» Try it:
Below are the records; give the number of lines in them that include the word "диагностика", and nothing more.

[Saved data entries]
○ ○ ○ ○ ○
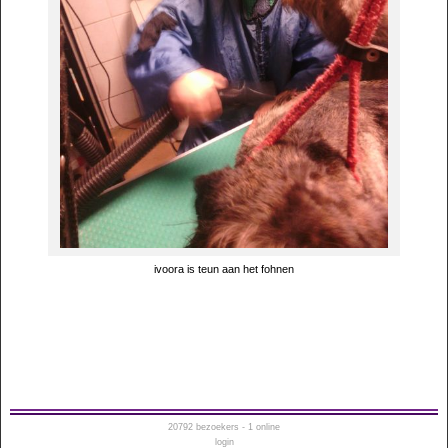
ivoora is teun aan het fohnen
20792
bezoekers - 1 online
login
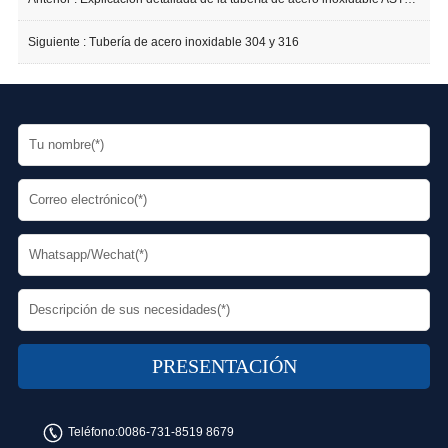
Siguiente :
Tubería de acero inoxidable 304 y 316
Teléfono:
0086-731-8519 8679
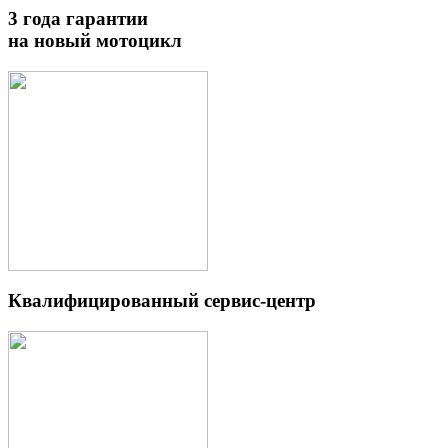
3 года гарантии
на новый мотоцикл
Квалифицированный сервис-центр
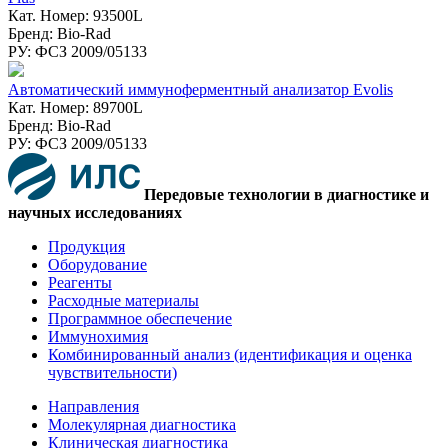
Кат. Номер: 93500L
Бренд: Bio-Rad
РУ: ФСЗ 2009/05133
Автоматический иммуноферментный анализатор Evolis
Кат. Номер: 89700L
Бренд: Bio-Rad
РУ: ФСЗ 2009/05133
Передовые технологии в диагностике и
научных исследованиях
Продукция
Оборудование
Реагенты
Расходные материалы
Программное обеспечение
Иммунохимия
Комбинированный анализ (идентификация и оценка
чувствительности)
Направления
Молекулярная диагностика
Клиническая диагностика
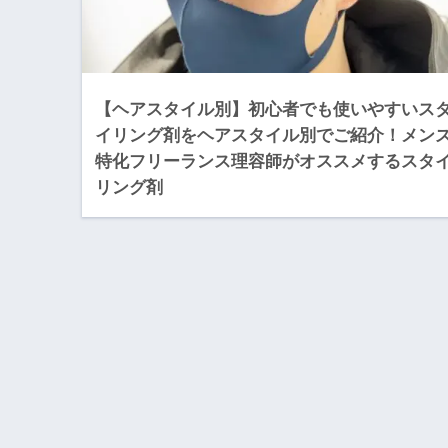
【ヘアスタイル別】初心者でも使いやすいス
イリング剤をヘアスタイル別でご紹介！メン
特化フリーランス理容師がオススメするスタ
リング剤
○ ○ ○ ○ ○
» Task result:
2